The Ministry of Aliyah and Absorption looks like a museum. Or like the set of a movie about Olim from the 1960’s-70’s. It’s all so…orange. I find it fascinating, so stuck in time. I love that era too, as demonstrated by the way I have been listening almost exclusively to Kaveret (“the Israeli Beatles”) for the past month or two. In fact, I listened to their incredible “jam” of a song, “Lamrot Hakol” (“In spite of everything”) as my Aliyah flight was landing. There was something in that that felt the right balance of climactic excitement and comfortable, subdued sentiment.
I am the first one called to one of the smaller offices in the Ministry office to be given my Immigrant Card and various other forms and brochures. The worker is relieved I speak fluent Hebrew. I am relieved to get free coffee at the orange “cafe” counter area, with questionably stale sesame cookies (my favorite, honestly) on the side. I down at least three cups of coffee but otherwise have no appetite; I notice I am on the verge of a migraine and feel helpless and offended by the timing. I pray for the caffeine to kick in already and for the “others” to get processed already.
We sit through several short talks about starting our “real lives” in Israel – bank accounts, cell phone plans, Ulpan (Hebrew language learning), health insurance, etc. I have no energy for this right now; and besides, yihyeh b’seder, It will all work out, after all. See, I really am Israeli already!
I try to take deep breaths and focus on the scent of my lavender essential oil. Soon, soon we will breathe fresh air in a dimension outside this stale terminal, this dated swath of orange. But my head is pounding and I am itching to just be home already. To wear spring dresses and walk around in Jerusalem with the sun shining. To no longer be an “Olah” and just be living my life as usual – albeit a new “usual,” but also the same.

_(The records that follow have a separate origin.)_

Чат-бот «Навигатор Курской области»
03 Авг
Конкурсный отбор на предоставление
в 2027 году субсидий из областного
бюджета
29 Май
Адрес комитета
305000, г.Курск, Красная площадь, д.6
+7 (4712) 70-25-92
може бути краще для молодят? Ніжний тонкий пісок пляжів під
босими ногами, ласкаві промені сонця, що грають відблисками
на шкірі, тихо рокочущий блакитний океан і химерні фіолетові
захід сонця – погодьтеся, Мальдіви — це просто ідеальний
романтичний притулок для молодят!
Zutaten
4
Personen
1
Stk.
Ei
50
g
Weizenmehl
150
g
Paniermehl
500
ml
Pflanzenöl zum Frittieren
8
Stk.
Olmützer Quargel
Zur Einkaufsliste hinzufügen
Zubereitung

As my head kept pounding like the bass in a Tel Aviv nightclub, I tried to summon some small part of me that was patient, in awe of all these other people living their dreams, like me. And sure, I don’t need Ulpan classes by now, but it took me time. We all start somewhere. Far be it from me to sit on those faded orange chairs and judge the “stupid questions” of my fellow “immigrants,” as removed as I felt from most of their stories, and as much as judgmental people-watching is one of my favorite ways to pass time.

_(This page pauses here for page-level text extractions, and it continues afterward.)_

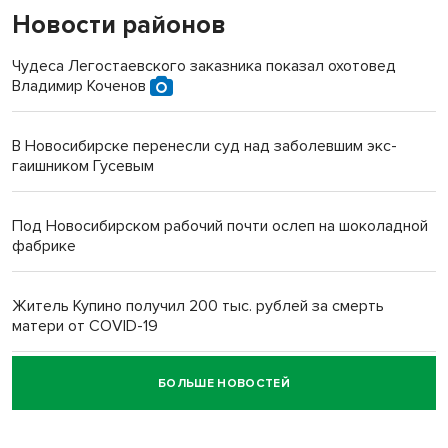
Новости районов
Чудеса Легостаевского заказника показал охотовед
Владимир Коченов
В Новосибирске перенесли суд над заболевшим экс-
гаишником Гусевым
Под Новосибирском рабочий почти ослеп на шоколадной
фабрике
Житель Купино получил 200 тыс. рублей за смерть
матери от COVID-19
БОЛЬШЕ НОВОСТЕЙ
Новосибирский суд наказал водителя за смерть
пенсионерки на вокзале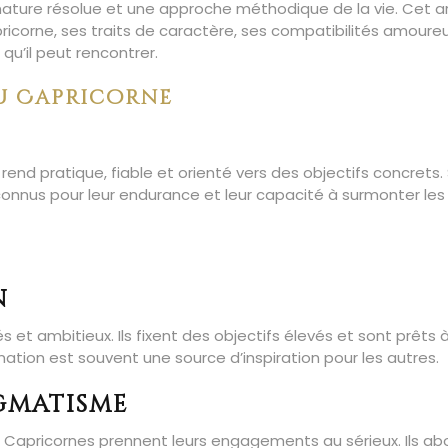
nature résolue et une approche méthodique de la vie. Cet ar
ricorne, ses traits de caractère, ses compatibilités amoure
 qu’il peut rencontrer.
u Capricorne
 rend pratique, fiable et orienté vers des objectifs concrets.
 connus pour leur endurance et leur capacité à surmonter les
n
et ambitieux. Ils fixent des objectifs élevés et sont prêts 
ination est souvent une source d’inspiration pour les autres.
agmatisme
es Capricornes prennent leurs engagements au sérieux. Ils a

Look, we all spent our first hours as citizens here sitting in an abundance of orange, the building’s quirkiness speaking for the surrealness of this moment itself. We are here, and at the moments when my “immigration” feels calm and almost anticlimactic, I recognize that feeling in itself as a privilege. How many generations could never have even dreamed of the ease with which I can transform my life like this? How many people still do not have these same opportunities?
“I am not like other Olim,” I think, and then promptly laugh at myself, spitting out my elitism, and instead proceed to Instagram the “vintage” building and picture longingly my friends greeting me with colorful signs (they are).

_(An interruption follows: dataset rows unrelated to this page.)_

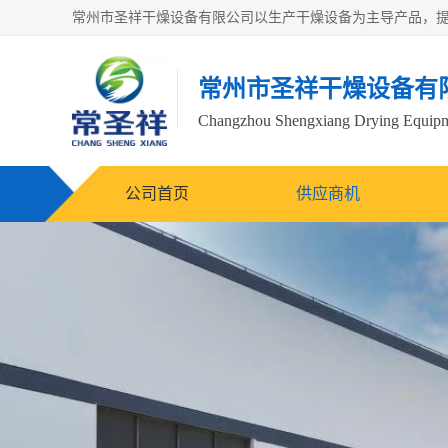
常州市圣祥干燥设备有
Changzhou Shengxiang Drying Equipme
公司首页
供应商机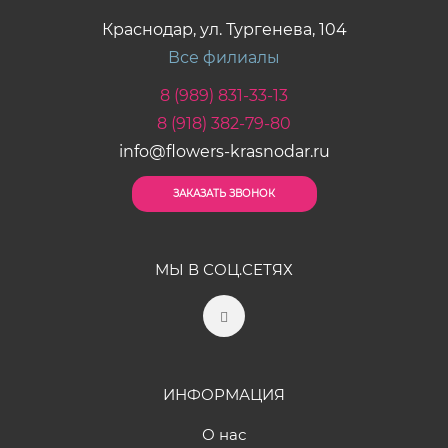
Краснодар, ул. Тургенева, 104
Все филиалы
8 (989) 831-33-13
8 (918) 382-79-80
info@flowers-krasnodar.ru
ЗАКАЗАТЬ ЗВОНОК
МЫ В СОЦ.СЕТЯХ
ИНФОРМАЦИЯ
О нас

This has been my life already, this Jerusalem thing, speaking Hebrew, sitting in cafes, feeling more enlightened than I have the right to. But now this is Aliyah. This is different. And it’s a Big Deal and it’s not, and it’s low-key, and it invites shrieking and twirling in the middle of the greetings hall in Ben Gurion Airport.
This is brand new, like it always is. This is completely unique, just like every other moment. Because I refuse to be jaded. This is my prayer: Please, G-d, may I never be jaded.